Collected data

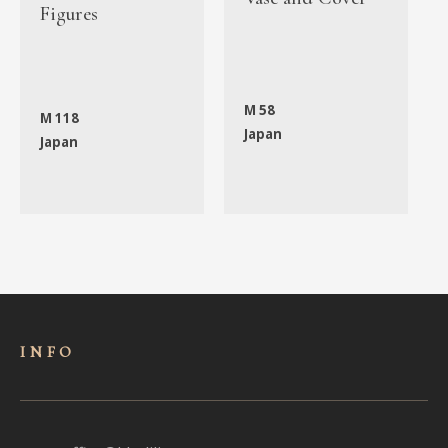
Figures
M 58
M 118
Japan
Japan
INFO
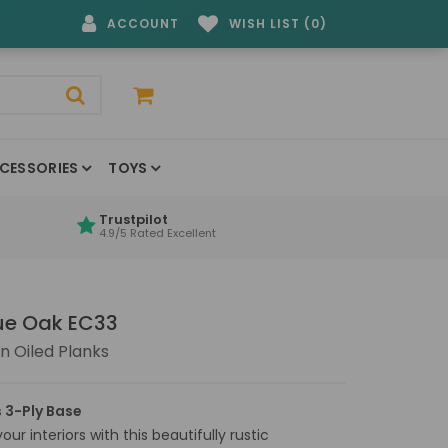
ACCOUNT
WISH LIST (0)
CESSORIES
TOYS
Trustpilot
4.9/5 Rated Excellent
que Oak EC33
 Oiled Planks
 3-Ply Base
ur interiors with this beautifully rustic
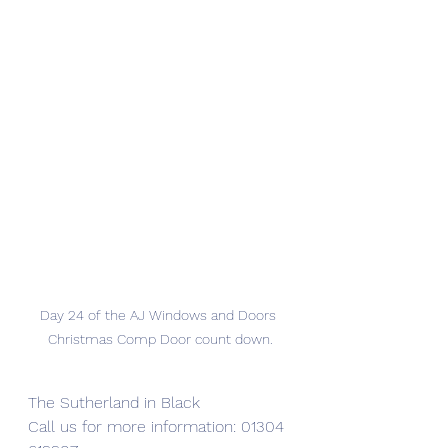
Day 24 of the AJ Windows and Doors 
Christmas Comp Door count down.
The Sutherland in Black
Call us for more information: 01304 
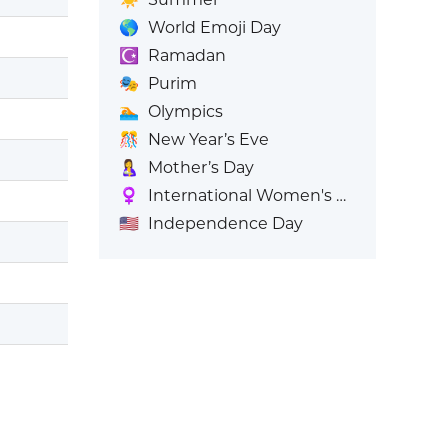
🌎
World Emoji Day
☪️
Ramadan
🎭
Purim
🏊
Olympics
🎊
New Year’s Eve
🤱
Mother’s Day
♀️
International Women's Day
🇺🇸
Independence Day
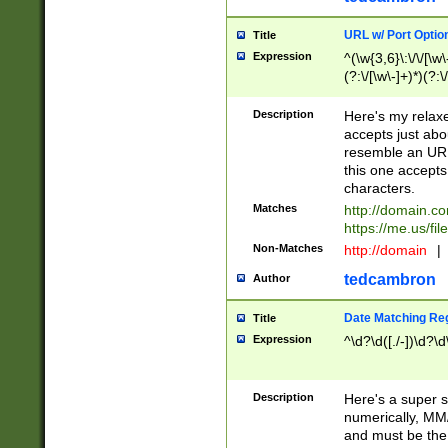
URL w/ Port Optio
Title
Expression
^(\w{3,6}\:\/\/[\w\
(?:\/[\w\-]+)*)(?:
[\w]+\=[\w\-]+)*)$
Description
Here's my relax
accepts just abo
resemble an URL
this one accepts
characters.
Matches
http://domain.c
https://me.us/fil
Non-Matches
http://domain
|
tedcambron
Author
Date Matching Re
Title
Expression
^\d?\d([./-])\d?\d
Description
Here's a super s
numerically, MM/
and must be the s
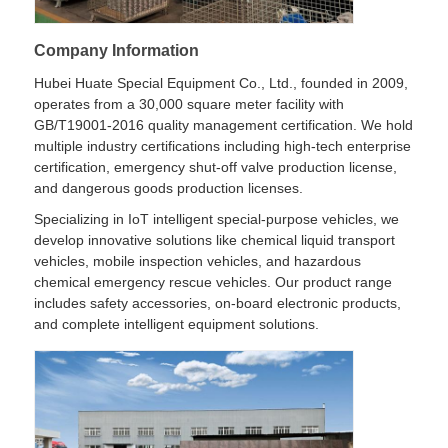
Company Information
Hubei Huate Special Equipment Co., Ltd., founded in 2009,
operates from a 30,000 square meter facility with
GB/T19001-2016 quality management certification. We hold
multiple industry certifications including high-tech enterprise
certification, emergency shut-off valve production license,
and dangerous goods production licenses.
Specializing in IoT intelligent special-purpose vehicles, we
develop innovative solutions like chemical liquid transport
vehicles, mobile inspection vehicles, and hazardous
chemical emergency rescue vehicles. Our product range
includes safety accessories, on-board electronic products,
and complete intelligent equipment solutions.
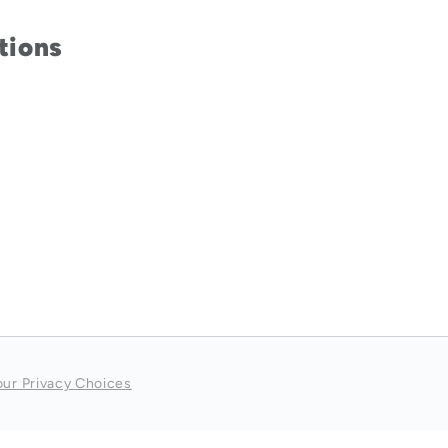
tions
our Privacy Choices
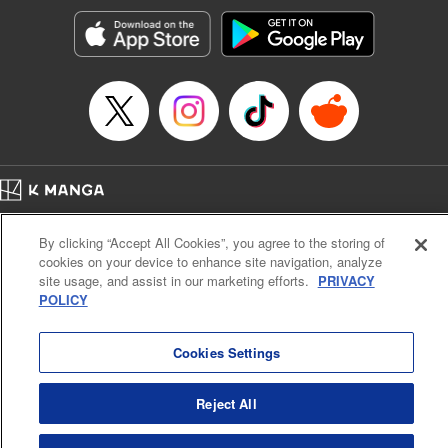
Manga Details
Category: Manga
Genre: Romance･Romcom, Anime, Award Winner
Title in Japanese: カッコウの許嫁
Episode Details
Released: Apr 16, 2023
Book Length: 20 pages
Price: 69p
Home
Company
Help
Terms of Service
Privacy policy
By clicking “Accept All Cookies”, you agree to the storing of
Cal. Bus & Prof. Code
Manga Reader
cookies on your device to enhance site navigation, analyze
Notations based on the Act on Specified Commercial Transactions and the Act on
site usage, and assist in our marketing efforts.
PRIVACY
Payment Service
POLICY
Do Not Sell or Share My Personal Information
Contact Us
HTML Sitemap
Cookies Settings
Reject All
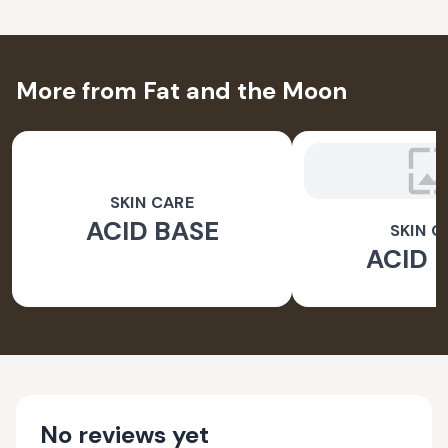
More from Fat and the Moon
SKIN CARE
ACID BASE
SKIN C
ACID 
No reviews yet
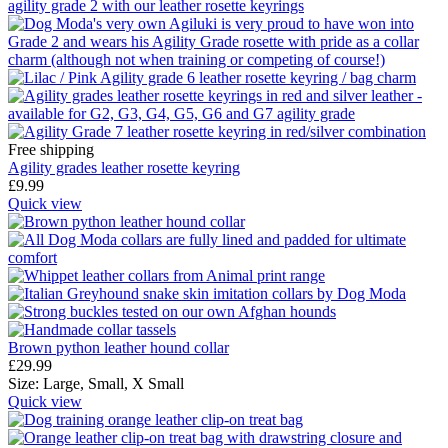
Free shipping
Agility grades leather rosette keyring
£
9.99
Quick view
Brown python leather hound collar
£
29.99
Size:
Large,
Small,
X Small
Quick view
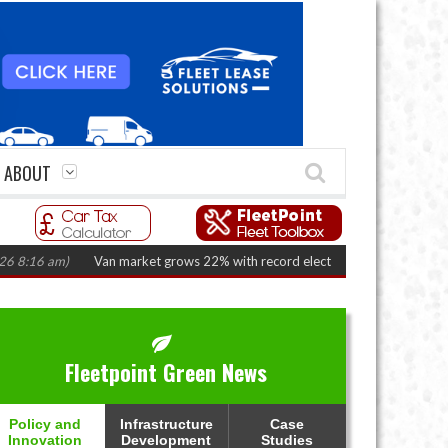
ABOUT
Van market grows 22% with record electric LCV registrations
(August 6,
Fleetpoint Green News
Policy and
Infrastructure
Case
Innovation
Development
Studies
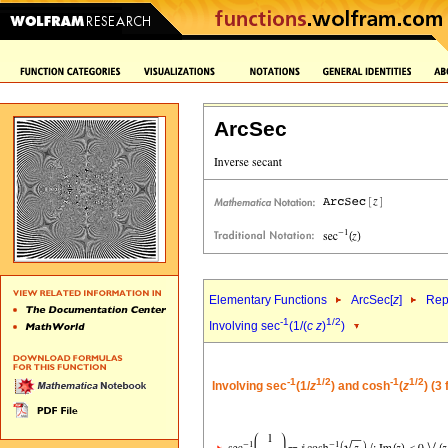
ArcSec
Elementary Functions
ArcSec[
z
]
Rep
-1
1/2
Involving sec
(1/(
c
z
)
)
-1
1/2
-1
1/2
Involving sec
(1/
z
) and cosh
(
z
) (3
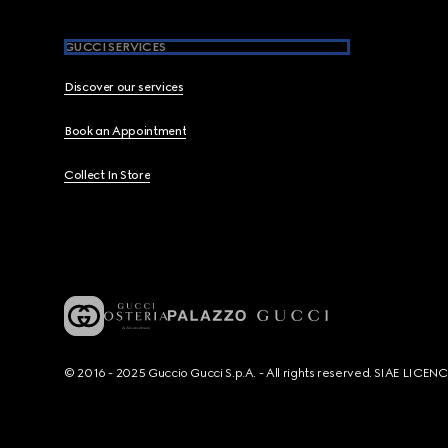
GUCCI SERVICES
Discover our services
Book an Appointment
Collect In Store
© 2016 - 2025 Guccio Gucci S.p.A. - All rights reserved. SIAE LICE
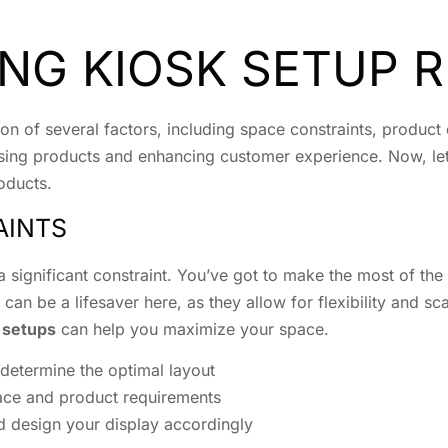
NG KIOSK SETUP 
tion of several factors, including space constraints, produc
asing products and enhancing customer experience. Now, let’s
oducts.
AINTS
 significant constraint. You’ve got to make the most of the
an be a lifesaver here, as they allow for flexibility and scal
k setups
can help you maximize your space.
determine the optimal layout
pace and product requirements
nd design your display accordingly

[Task directions]: Leave out the pictures, and write out all the remaining data above exactly.

[Answer area]:
Figures
M 58
M 118
Japan
Japan
INFO
ACCOUNT
WISH LIST (0)
CESSORIES
TOYS
Trustpilot
4.9/5 Rated Excellent
que Oak EC33
 Oiled Planks
 3-Ply Base
ur interiors with this beautifully rustic
Day 24 of the AJ Windows and Doors 
Christmas Comp Door count down.
The Sutherland in Black
Call us for more information: 01304 
🌎
World Emoji Day
☪️
Ramadan
🎭
Purim
🏊
Olympics
🎊
New Year’s Eve
🤱
Mother’s Day
♀️
International Women's Day
🇺🇸
Independence Day
URL w/ Port Optio
Title
Expression
^(\w{3,6}\:\/\/[\w\
(?:\/[\w\-]+)*)(?:
[\w]+\=[\w\-]+)*)$
Description
Here's my relax
accepts just abo
resemble an URL
this one accepts
characters.
Matches
http://domain.c
https://me.us/fil
Non-Matches
http://domain
|
tedcambron
Author
Date Matching Re
Title
Expression
^\d?\d([./-])\d?\d
Description
Here's a super s
numerically, MM/
and must be the s
Company Information
Hubei Huate Special Equipment Co., Ltd., founded in 2009,
operates from a 30,000 square meter facility with
GB/T19001-2016 quality management certification. We hold
multiple industry certifications including high-tech enterprise
certification, emergency shut-off valve production license,
and dangerous goods production licenses.
Specializing in IoT intelligent special-purpose vehicles, we
develop innovative solutions like chemical liquid transport
vehicles, mobile inspection vehicles, and hazardous
chemical emergency rescue vehicles. Our product range
includes safety accessories, on-board electronic products,
and complete intelligent equipment solutions.
tions
our Privacy Choices
Manga Details
Category: Manga
Genre: Romance･Romcom, Anime, Award Winner
Title in Japanese: カッコウの許嫁
Episode Details
Released: Apr 16, 2023
Book Length: 20 pages
Price: 69p
Home
Company
Help
Terms of Service
Privacy policy
By clicking “Accept All Cookies”, you agree to the storing of
Cal. Bus & Prof. Code
Manga Reader
cookies on your device to enhance site navigation, analyze
Notations based on the Act on Specified Commercial Transactions and the Act on
site usage, and assist in our marketing efforts.
PRIVACY
Payment Service
POLICY
Do Not Sell or Share My Personal Information
Contact Us
HTML Sitemap
Cookies Settings
Reject All
More from Fat and the Moon
SKIN CARE
ACID BASE
SKIN C
ACID 
No reviews yet
Free shipping
Agility grades leather rosette keyring
£
9.99
Quick view
Brown python leather hound collar
£
29.99
Size:
Large,
Small,
X Small
Quick view
ABOUT
Van market grows 22% with record electric LCV registrations
(August 6,
Fleetpoint Green News
Policy and
Infrastructure
Case
Innovation
Development
Studies
ArcSec
Elementary Functions
ArcSec[
z
]
Rep
-1
1/2
Involving sec
(1/(
c
z
)
)
-1
1/2
-1
1/2
Involving sec
(1/
z
) and cosh
(
z
) (3
GUCCI SERVICES
Discover our services
Book an Appointment
Collect In Store
© 2016 - 2025 Guccio Gucci S.p.A. - All rights reserved. SIAE LICE
NG KIOSK SETUP 
tion of several factors, including space constraints, produc
asing products and enhancing customer experience. Now, let’s
oducts.
AINTS
 significant constraint. You’ve got to make the most of the
an be a lifesaver here, as they allow for flexibility and scal
k setups
can help you maximize your space.
determine the optimal layout
pace and product requirements
nd design your display accordingly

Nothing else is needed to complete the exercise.